Task to carry out ::
Copy, with no pictures, the line that contains "Image resolution: width=1440" and each line after it down to the end of the entries below, exactly.

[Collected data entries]
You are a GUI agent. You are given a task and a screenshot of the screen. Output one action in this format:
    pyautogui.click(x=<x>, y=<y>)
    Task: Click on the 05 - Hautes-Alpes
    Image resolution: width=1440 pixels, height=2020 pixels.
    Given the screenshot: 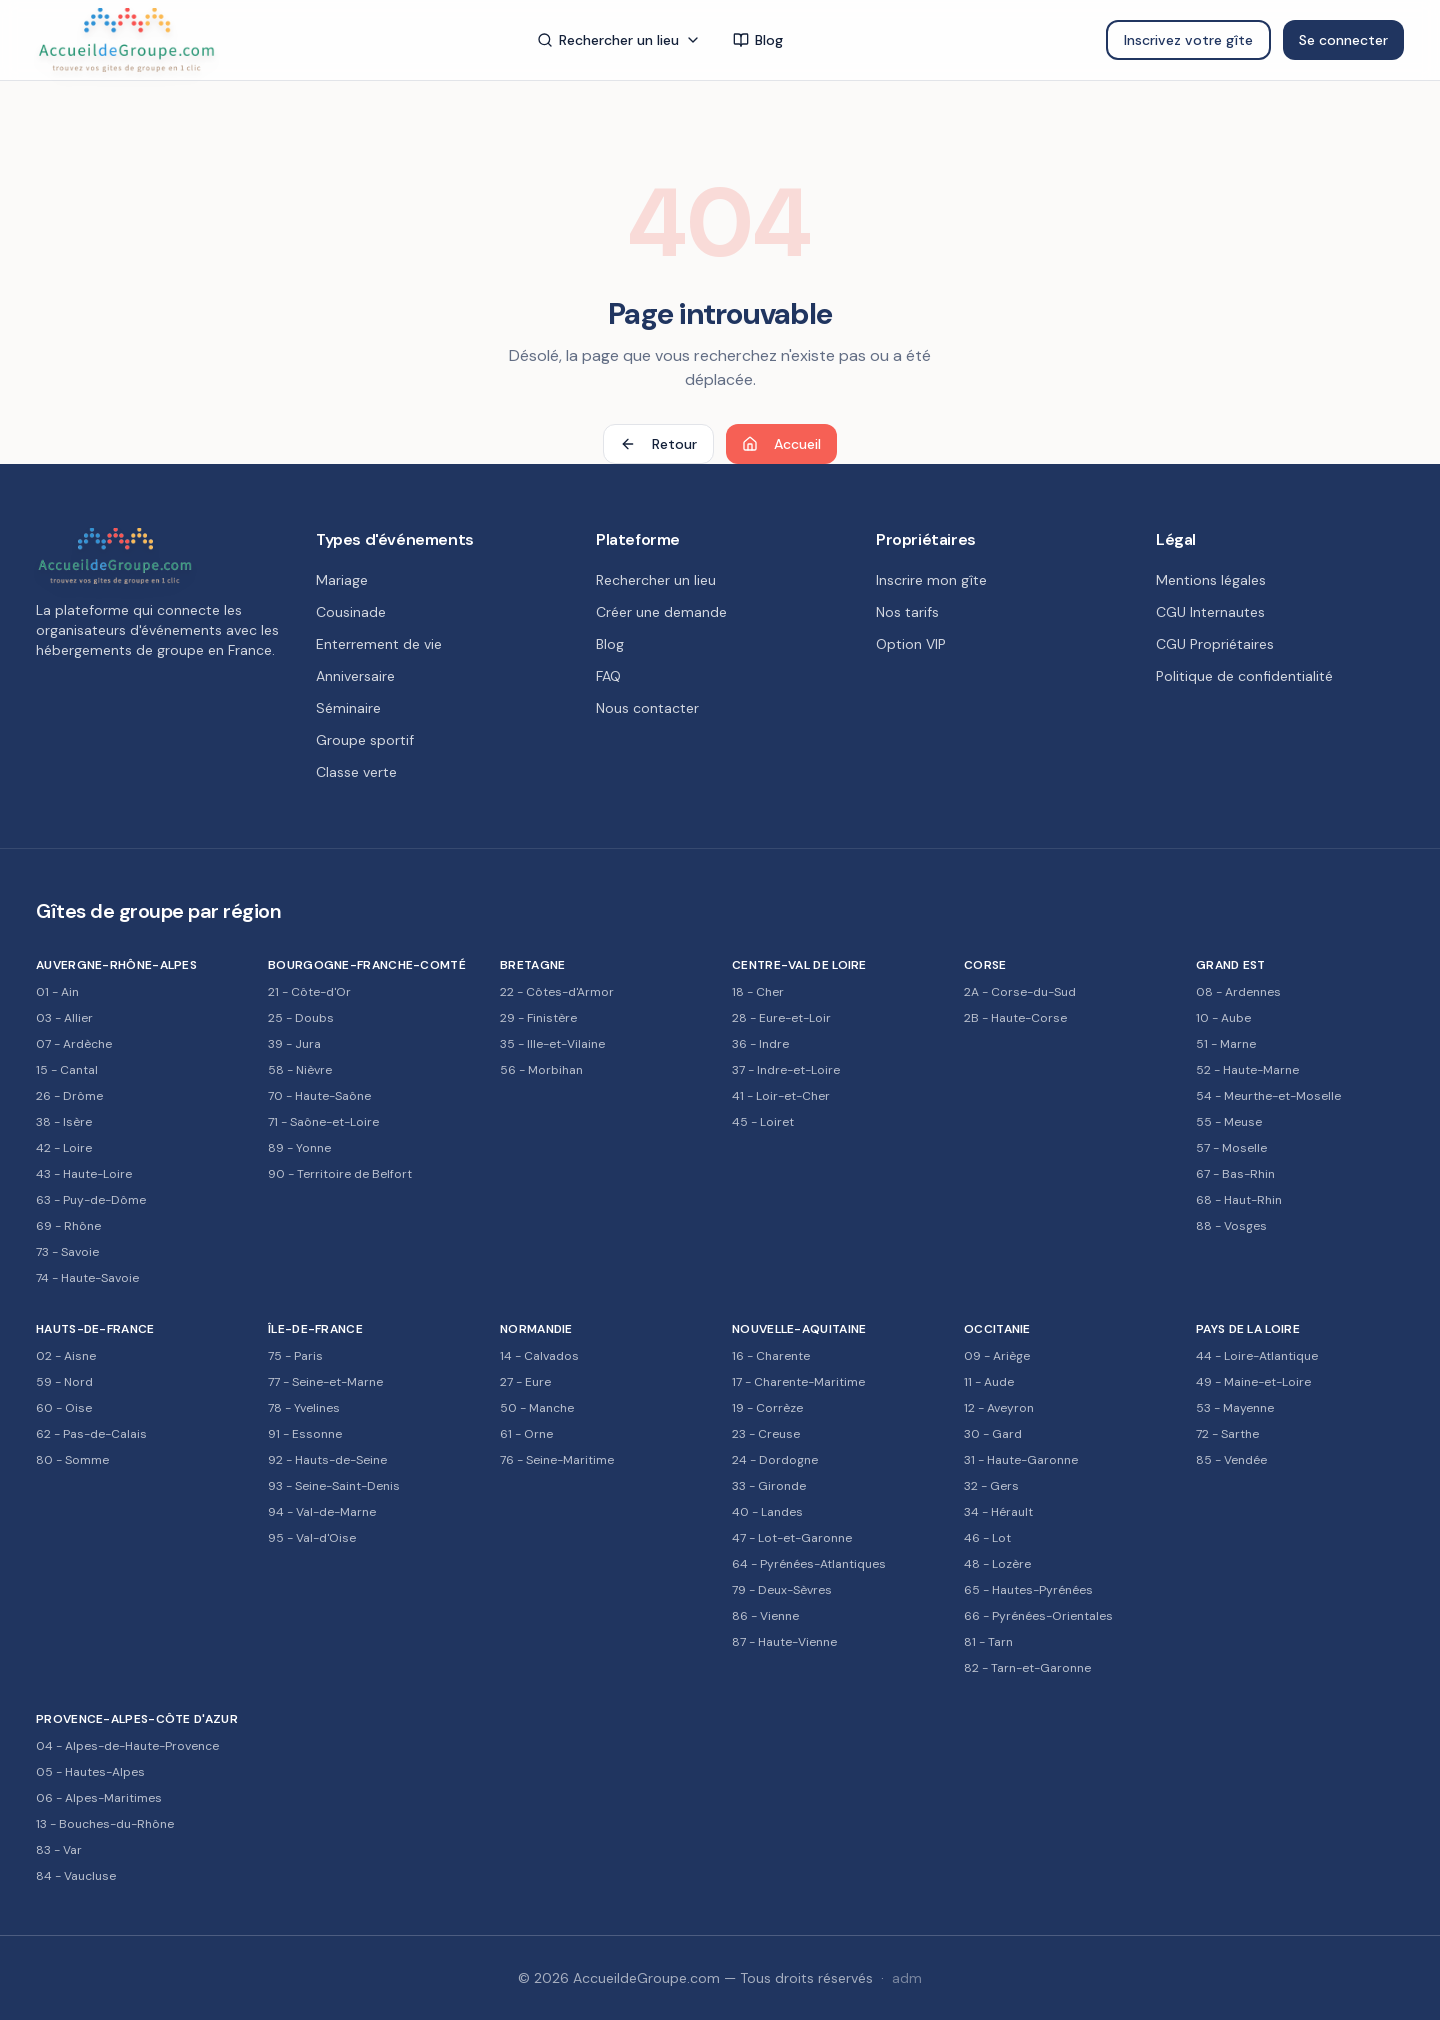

Output below ::
    Image resolution: width=1440 pixels, height=2020 pixels.
    Given the screenshot: 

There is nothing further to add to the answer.